The most obvious question is the actual services provided. Some advisors restrict themselves to investments only, others incorporate related financial areas such as retirement planning and budgeting, and still others offer comprehensive financial planning which may include developing estate plans and doing taxes. (The National Association of Personal Financial Planners, a group of comprehensive planners, offers information at www.napfa.org.) The ongoing communications associated with those services is also important, so you are not left in the dark. As we discussed earlier, you should also be clear on the level of your ongoing involvement.

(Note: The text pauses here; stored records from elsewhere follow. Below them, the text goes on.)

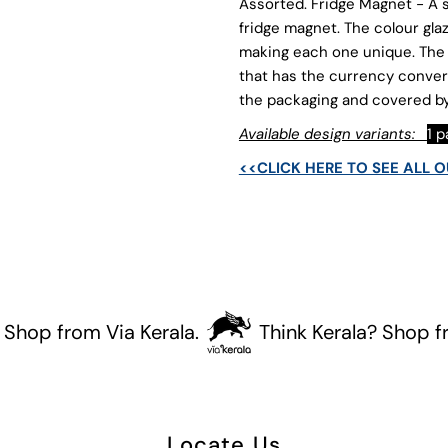
Coins
C
Assorted. Fridge Magnet - A s
fridge magnet. The colour gla
making each one unique. The 
that has the currency conver
the packaging and covered by
Available design variants:
1 
<<CLICK HERE TO SEE ALL 
p from Via Kerala.
Think Kerala? Shop from V
Locate Us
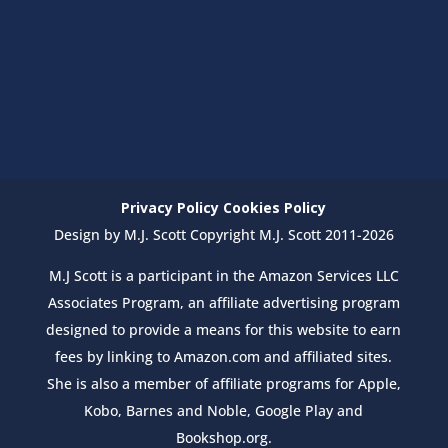
Privacy Policy
Cookies Policy
Design by M.J. Scott Copyright M.J. Scott 2011-2026
M.J Scott is a participant in the Amazon Services LLC
Associates Program, an affiliate advertising program
designed to provide a means for this website to earn
fees by linking to Amazon.com and affiliated sites.
She is also a member of affiliate programs for Apple,
Kobo, Barnes and Noble, Google Play and
Bookshop.org.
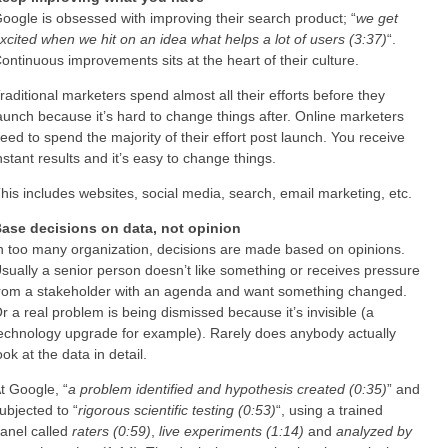
oogle is obsessed with improving their search product; “
we get
xcited when we hit on an idea what helps a lot of users (3:37)
“.
ontinuous improvements sits at the heart of their culture.
raditional marketers spend almost all their efforts before they
aunch because it’s hard to change things after. Online marketers
eed to spend the majority of their effort post launch. You receive
nstant results and it’s easy to change things.
his includes websites, social media, search, email marketing, etc.
ase decisions on data, not opinion
n too many organization, decisions are made based on opinions.
sually a senior person doesn’t like something or receives pressure
rom a stakeholder with an agenda and want something changed.
r a real problem is being dismissed because it’s invisible (a
echnology upgrade for example). Rarely does anybody actually
ook at the data in detail.
t Google, “
a problem identified and hypothesis created (0:35)
” and
ubjected to “
rigorous scientific testing (0:53)
“, using a trained
anel called
raters (0:59)
,
live experiments (1:14)
and
analyzed by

The biggest area of confusion is the degree of discretion, or independent decision-making authority, granted to the advisor. More investment programs today do not require investor approval for every transaction. If discretion is not granted to the advisor, then prior approval is required for all transactions, and that is your opportunity to question the advisor if necessary. Under no circumstances should any authority other than the limited discretion to execute transactions within an established account be granted to any advisor.
One final factor is the advisor’s business affiliations, particularly with “clearing” firms that hold the investments. These affiliations can directly impact the availability of investments and programs and could be a significant factor in total cost.
So what is the total cost? Even restricting the discussion to direct costs, the list of possible fees is quite long.
- Flat fees – also referred to as a “retainer” fee, and based on assets, net worth or a price “menu”, this amount covers all the services provided.
- Percentage fees- commonly known as “assets under management”, this percentage fee is based on the portfolio value and may or may not include other fees.
- Service fees – fees for specific services not covered by other fees.
- Mutual fund expense ratios – these fees may or may not include initial or ongoing sales charges.
- Commissions – a portion of these transaction-related fees is typically revenue for the advisor.
- Transaction fees – also triggered by transactions but without creating revenue for the advisor
- Account/option fees – fees related to a specific account or account feature.
It’s confusing, to say the least, and even more so when combinations of these fees are involved. While firms have responded by trying to create “all-inclusive” pricing, it is still worthwhile to understand and compare fee structures. Keep in mind that many investments pay fees to the advisor or the advisor’s firm, which can influence the investment advice.
How is the advisor compensated? Clearly, the more business an advisor generates, the greater his compensation. Still, apart from how the firm makes it money, the advisor’s personal compensation is another consideration.
Some advisors are paid a straight salary, typically with a bonus tied to the quality of service provided to clients and business generated. As long as the bonus for new business is not disproportionate, you can concentrate on the other aspects of the relationship in making your decision.
Other advisors are compensated primarily on the level of assets represented by their clients. In this case, you should inquire as to the investment programs chosen to make sure the advisor is not favoring those programs based on compensation.
The traditional compensation model for brokers, which has become less commonplace, is based on sales charges, transaction fees and commissions. While your advisor may truly be acting in your interest, this type of compensation has been criticized as having an inherent conflict of interest in generating frequent transactions and portfolio changes and has been the basis for a number of the recent sales and trading scandals.
It may seem daunting to put your advisor through such an inquisition, but it is quite necessary to develop a relationship which best matches your needs and goals. Coming to the realization that the relationship is not working for you, and making a change, can be even more difficult and quite costly as well. You can’t afford to be intimidated or embarrassed to pursue these issues. After all, it is your money at stake.